Now let me offer you a parable: A village man who has a normal social sense, when he sees the beautiful daughter of the king, will not covet in his heart the opportunity to sleep with her, for he knows that this is not possible. Do not imagine that this village person is like a crazy person who desires to have wings like a bird to fly in the sky, as if such a thing were possible.
This is akin to how a man does not desire to be sexually intimate with his mother, even if she is beautiful, since he was trained from his youth to know that she is forbidden to him.
… For this reason, a wise person will not be jealous and will not covet. Since he knows that God has forbidden his neighbor’s wife to him, thus she is more elevated in his eyes than the princess in the eyes of the peasant. And so he is satisfied with his portion and does not allow his heart to crave and desire something that is not his.
The Ibn Ezra is saying that you have to understand that something which belongs to another person, is out of bounds, it is impossible, beyond reach, just like you cannot fly.
Is the Ibn Ezra’s method a good technique?
Ibn Ezra is claiming that just like society has a taboo against incest, similarly we need to entrench a norm that something which is not ours is not ours.
Is it possible to train our thoughts in this way?
In a world of endless choice and ambition, do we have a tougher task regarding this?
[Let me add that “Do not Covet” does not mean that if my neighbour has a Ferrari, I cannot desire a Ferrari.
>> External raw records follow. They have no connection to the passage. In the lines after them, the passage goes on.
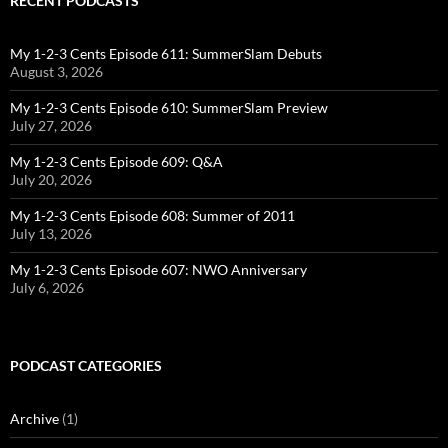
RECENT PODCASTS
My 1-2-3 Cents Episode 611: SummerSlam Debuts
August 3, 2026
My 1-2-3 Cents Episode 610: SummerSlam Preview
July 27, 2026
My 1-2-3 Cents Episode 609: Q&A
July 20, 2026
My 1-2-3 Cents Episode 608: Summer of 2011
July 13, 2026
My 1-2-3 Cents Episode 607: NWO Anniversary
July 6, 2026
PODCAST CATEGORIES
Archive
(1)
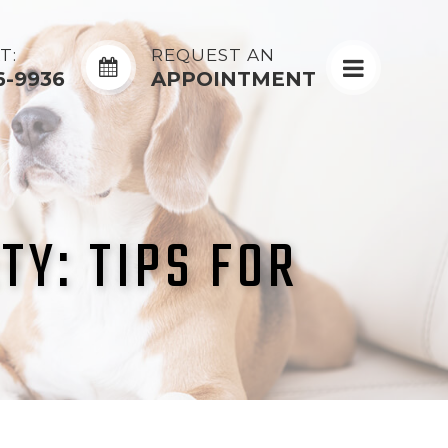
T:
REQUEST AN
6-9936
APPOINTMENT
TY: TIPS FOR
I just cannot desire HIS Ferrari.]
Why is this law here at the close of the Ten Commandments? Possibly, it forms the ideological backbone of the previous four prohibitions in the Ten Commandments “Do not murder … commit adultery …steal … false witness.” One hardly will commit a crime like murder, robbery, or commit adultery or perjury without a motive. The source might well be envy, the desire to unlawfully gain advantage. Before I steal, I covet. Before I have an affair, I desire that man or woman. So “Do not covet” is the moral and behavioural underpinning of the previous four commands. Rabbi Hirsch writes:
…All social virtue is worthless and crumbles at the first test, if it aims at letter, at outward correctness, is satisfied with being considered righteous and honest in the eyes of fellow men, but refuses inner loyalty, does not depend on .... that pure inner conscience that only God sees and God judges.
There is a 2000-year-old Rabbinic debate as to whether “Do not Covet” is contravened by action, only when an object is illicitly obtained, or whether the desire itself is wrong. Maimonides tries to speak of both!
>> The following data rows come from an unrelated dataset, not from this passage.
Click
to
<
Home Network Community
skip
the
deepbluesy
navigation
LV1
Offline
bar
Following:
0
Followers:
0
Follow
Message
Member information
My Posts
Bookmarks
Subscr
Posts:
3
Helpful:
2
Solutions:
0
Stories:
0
#10 A person does not violate this commandment until one actually takes the article coveted, until coveting is accompanied by a deed.
#11: Craving leads to coveting and coveting leads to robbery, for if the owners do not want to sell the object despite the offer of large sums of money, and pressure by friends, the individual who craves the object might be moved to robbery, as in Micah 2:2 “They covet houses and seize them.” And if the owner stands up against them to save his property or to prevents the theft, he will be moved to commit murder. Take, for example, the case of Ahab and Navot. (Mishne Torah, Laws of robbery and theft ch.1)
WHAT DOES THIS DO TO US?
And yet, I am wondering, beyond the strict legal definitions, as to the inner thrust of this command, this virtue. Today we are not likely to rob our neighbour; just to want the same lifestyle as them. “Do not covet” says to me – You have what you need. Don’t look around at others. Be satisfied with what you have. This sort of desire, or as Leon Kass calls it, “deformations of desire” leads us to under-appreciate what we have, and to seek things that, possibly, we should not. The simple act of continually wanting more can frequently be destructive to ourselves, to others and ecologically, to the world. It seems to me like a law that is more pertinent in our day.
Who is Mighty? - He who controls his desires.
Who is Wealthy – He who is happy with what he has.